Paul
Thouzery
1.Artikel
Salon de 1866
Le Salon de 1866 vient d’ouvrir ses portes au public, et déjà
l’on entend les pessimistes qui vont partout criant que l’art est mort
et que le dernier des artistes est allé rejoindre ses aïeux
dans la tombe. Sans imiter le docteur Pangloss et sans trouver, comme
cet inaltérable optimiste, que tout est pour le mieux dans le
meilleur des Salons, nous pensons pourtant que l’exposition de cette
année n’est pas le moins du monde inférieure à
la plupart de ses aînées. Depuis que nous nous occupons
de critique picturale, du reste, nous avons eu souvent l’occasion de
prouver la fausseté de ces jérémiades des philistins
de la capitale.
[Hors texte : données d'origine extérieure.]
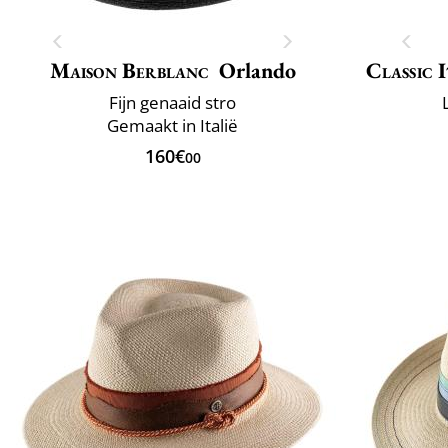
Maison Berblanc
Orlando
Classic 
Fijn genaaid stro
Gemaakt in Italië
160€
00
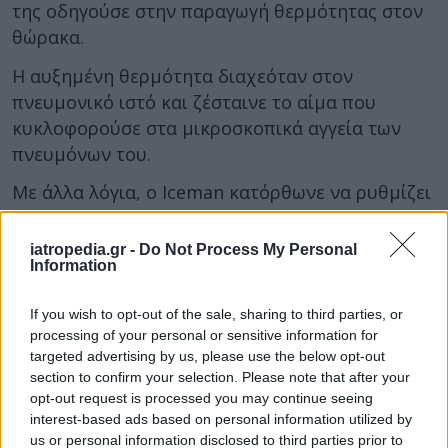
της οδηγούσε στην παραγωγή θερμότητας στον
θώρακα.
Η αυξημένη θερμότητα διαχεόταν στον
πνευμονικό ιστό και ζέσταινε το αίμα που
κυκλοφορούσε στα μικροσκοπικά αγγεία των
πνευμόνων του.
Με άλλα λόγια, ο Iceman κατόρθωνε να ρυθμίζει
κατά το δοκούν τη θερμοκρασία στο δέρμα του,
ελέγχοντας την εσωτερική θερμοκρασία του!
Οι
iatropedia.gr -
Do Not Process My Personal
Information
γιατροί είπαν ότι αυτό είναι ασυνήθιστο
φαινόμενο
, αλλά εξηγεί γιατί δεν παθαίνει
If you wish to opt-out of the sale, sharing to third parties, or
κρυοπαγήματα.
processing of your personal or sensitive information for
targeted advertising by us, please use the below opt-out
Η αντοχή στον πόνο
section to confirm your selection. Please note that after your
opt-out request is processed you may continue seeing
Οι εξετάσεις έδειξαν ακόμα πως όταν ο Iceman
interest-based ads based on personal information utilized by
εκτίθετο σε παγωμένο νερό, αυξανόταν η
us or personal information disclosed to third parties prior to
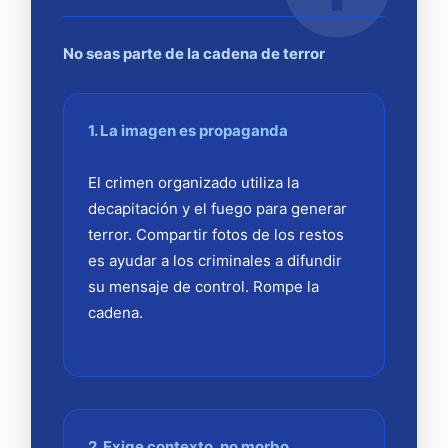
No seas parte de la cadena de terror
1. La imagen es propaganda
El crimen organizado utiliza la
decapitación y el fuego para generar
terror. Compartir fotos de los restos
es ayudar a los criminales a difundir
su mensaje de control. Rompe la
cadena.
2. Exige contexto, no morbo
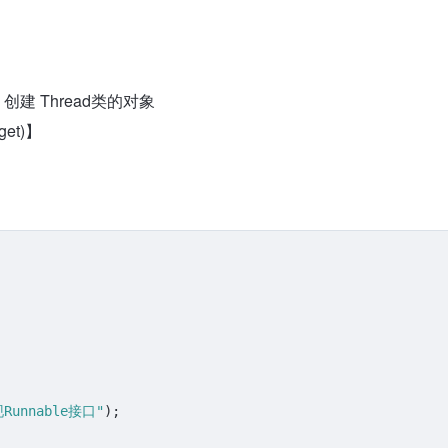
建 Thread类的对象
get)】
unnable接口"
);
Non, l’Art n’est pas mort, et l’Art ne mourra point
tant que du moins nous aurons des artistes comme MM. Fromentin,
Courbet,
Hamon, Dubuffe,
Gérôme, Levy, Armand Dumaresq,
Jules Dusaussay, Daubigny, Achenbach,
Feyen-Perrin, Glaize, Moreau, Amaury Duval, Aibot, Vollon,
Mouchot et tant d’autres. Mais si le Salon de 1866 contient, à
notre avis, un grand nombre d’excellentes toiles, il ne renferme pas,
il faut bien le dire, d’œuvre complètement hors ligne. C’est
du reste uniquement sur ce fait, si facile pourtant à expliquer,
que s’appuient les détracteurs de l’Art moderne pour brailler
sur tous les tons que nous sommes en pleine décadence. Eh bien
nous, au risque de passer pour un profanateur, nous dirons que, selon
notre pensée, - à part quelques-uns des grands maîtres
comme Raphaël, Murillo et leurs émules, - jamais on n’a
peint aussi bien qu’on peint aujourd’hui et, - que si personne ne sort
trop ostensiblement de la ligne générale, - c’est que
cette ligne est non seulement beaucoup plus haute qu’elle n’a jamais
été, mais encore c’est que le nombre des artistes est
devenu dix fois plus considérable. Eh, mon Dieu ! il en est de
la peinture comme de la littérature. Les écrivains du
siècle de Louis XIV étaient de grands génies sans
doute, mais combien en comptait-on ? Cinq ou six au plus. Aujourd’hui
nous avons deux cents littérateurs d’un talent immense. Comment
voulez- vous que tous arrivent à une égale célébrité
? A notre première visite au Salon, nous avons remarqué
surtout les tableaux suivants. Nous citons au hasard : Tribu en marche
vers les pâturages du Tell, Fromentin ; les Cuirassiers, Armand
Dumaresq ; l’Assassiné, Carolus Duran ; Cléopâtre
amenée devant César, Gérôme
; la Remise des chevreuils et une Femme nue jouant avec un perroquet,
Courbet ;
la Mort d’Orphée, Emile Levy ; un Bazar turc, Louis Mouchot ;
les Tableaux de Blaise Desgoffe, une Nature morte, A. Delmotte, un Mariage
de raison, Toulmouche ; un Marchand chinois comptant ses sapèques,
Théodore Delamarre ; les Premières hirondelles, Jules
Dusaussay ; l’Enfant prodigue, Dubufe ; un Coin de Jardin, Jules Valadon.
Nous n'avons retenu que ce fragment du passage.